One avo lover has revealed how he keeps them ripe for up to four weeks - but health experts are warning there could be a hidden danger in the hack.
According to the Daily Mail, Dublin man Reamonn has discovered the secret to perfectly ripe avos for your morning toast - placing them in an airtight container filled with water and leaving it in the fridge.
Four weeks after he first stored them, he cut them open to discover they were perfectly ripe and ready to be devoured.
“I never believed this would work, but the avocado is fresh and ripe. I’m converted!” he wrote online.
He’s not the first to make this discovery - in 2021, another man, who posts videos on TikTok under the handle @sidneyraz, also tried out the hack and shared the results in a clip, telling viewers, “It does look like it worked, no brown ... still just as ripe, too.”
But according to what we know about human pathogens, the hack poses a health risk as it could create the perfect environment for harmful bacteria.
Listeria and salmonella are some of the residual human pathogens that thrive in cold environments like the fridge and freezer, and both can lead to types of food poisoning that can severely affect your health.

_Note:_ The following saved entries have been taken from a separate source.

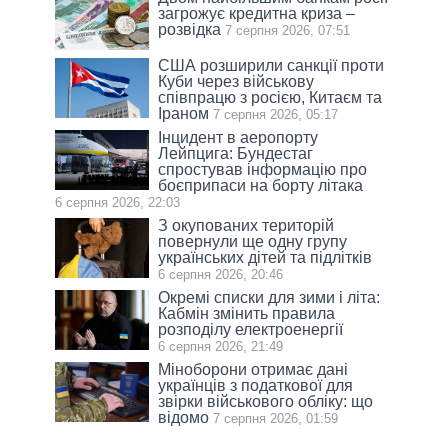
загрожує кредитна криза –
розвідка
7 серпня 2026, 07:51
США розширили санкції проти
Куби через військову
співпрацю з росією, Китаєм та
Іраном
7 серпня 2026, 05:17
Інцидент в аеропорту
Лейпцига: Бундестаг
спростував інформацію про
боєприпаси на борту літака
6 серпня 2026, 22:03
З окупованих територій
повернули ще одну групу
українських дітей та підлітків
6 серпня 2026, 20:46
Окремі списки для зими і літа:
Кабмін змінить правила
розподілу електроенергії
6 серпня 2026, 21:49
Міноборони отримає дані
українців з податкової для
звірки військового обліку: що
відомо
7 серпня 2026, 01:59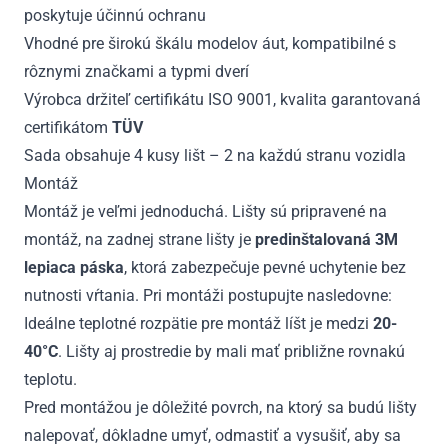
poskytuje účinnú ochranu
Vhodné pre širokú škálu modelov áut, kompatibilné s
rôznymi značkami a typmi dverí
Výrobca držiteľ certifikátu ISO 9001, kvalita garantovaná
certifikátom
TÜV
Sada obsahuje 4 kusy lišt – 2 na každú stranu vozidla
Montáž
Montáž je veľmi jednoduchá. Lišty sú pripravené na
montáž, na zadnej strane lišty je
predinštalovaná 3M
lepiaca páska
, ktorá zabezpečuje pevné uchytenie bez
nutnosti vŕtania. Pri montáži postupujte nasledovne:
Ideálne teplotné rozpätie pre montáž líšt je medzi
20-
40°C
. Lišty aj prostredie by mali mať približne rovnakú
teplotu.
Pred montážou je dôležité povrch, na ktorý sa budú lišty
nalepovať, dôkladne umyť, odmastiť a vysušiť, aby sa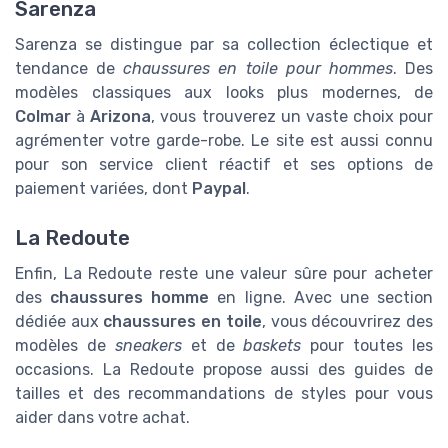
Sarenza
Sarenza se distingue par sa collection éclectique et
tendance de
chaussures en toile pour hommes
. Des
modèles classiques aux looks plus modernes, de
Colmar
à
Arizona
, vous trouverez un vaste choix pour
agrémenter votre garde-robe. Le site est aussi connu
pour son service client réactif et ses options de
paiement variées, dont
Paypal
.
La Redoute
Enfin, La Redoute reste une valeur sûre pour acheter
des
chaussures homme
en ligne. Avec une section
dédiée aux
chaussures en toile
, vous découvrirez des
modèles de
sneakers
et de
baskets
pour toutes les
occasions. La Redoute propose aussi des guides de
tailles et des recommandations de styles pour vous
aider dans votre achat.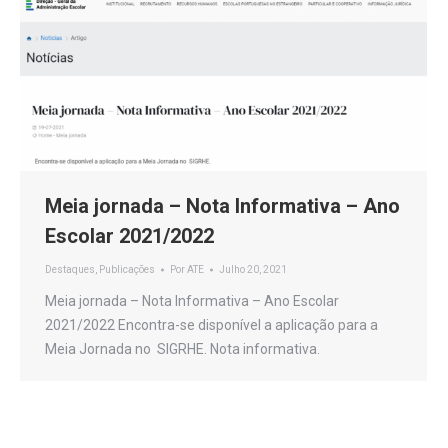
Meia jornada – Nota Informativa – Ano
Escolar 2021/2022
Destaques
,
Publicações
Por
ATE
Julho 20, 2021
Meia jornada – Nota Informativa – Ano Escolar
2021/2022 Encontra-se disponível a aplicação para a
Meia Jornada no SIGRHE. Nota informativa.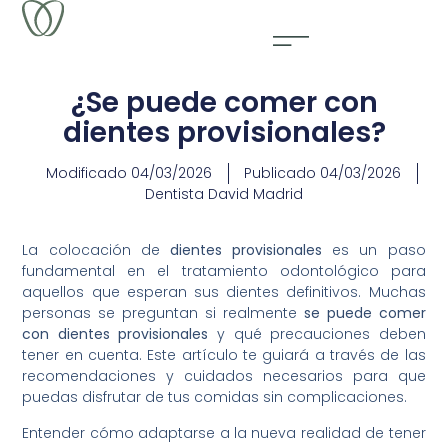
¿Se puede comer con
dientes provisionales?
Modificado
04/03/2026
Publicado
04/03/2026
Dentista David Madrid
La colocación de
dientes provisionales
es un paso
fundamental en el tratamiento odontológico para
aquellos que esperan sus dientes definitivos. Muchas
personas se preguntan si realmente
se puede comer
con dientes provisionales
y qué precauciones deben
tener en cuenta. Este artículo te guiará a través de las
recomendaciones y cuidados necesarios para que
puedas disfrutar de tus comidas sin complicaciones.
Entender cómo adaptarse a la nueva realidad de tener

A study carried out by the Journal of Food Poisoning in the US reveals that storing whole avocados in water probably isn’t a good idea.
“Research performed by FDA scientists has shown that listeria monocytogenes have the potential to infiltrate and internalise into the pulp of avocados when submerged in refrigerated dump tanks within 15 days during refrigerated storage,” the study reads.
“In this case, even surface disinfecting the avocado skin prior to slicing would not be able to remove the contamination.”
It’s best to avoid storing avocados in water or storing them in the fridge for longer than a few days, to stop bacteria from growing on the fruit.
However, many people have claimed they’ve been using the water method for years without seeing any negative health effects.
One woman wrote, “It definitely works. I’ve been doing this for years. You can freeze them whole, too”, while another shared, “I only ever eat half of my avocados at a time - the rest just goes in a container full of water in the fridge.”
“My mother taught me this hack and I’ve never forgotten it,” another added.
But if the thought of salmonella has put you off the popular hack, there are a few other methods you can try. If you have lemons on-hand, try squeezing some of the juice over cut avocado halves before storing them in the fridge. Olive oil can also be used to coat the cut surface of your avocados to keep them fresh, or you can simply store them alongside red onions to prevent them from ripening too fast.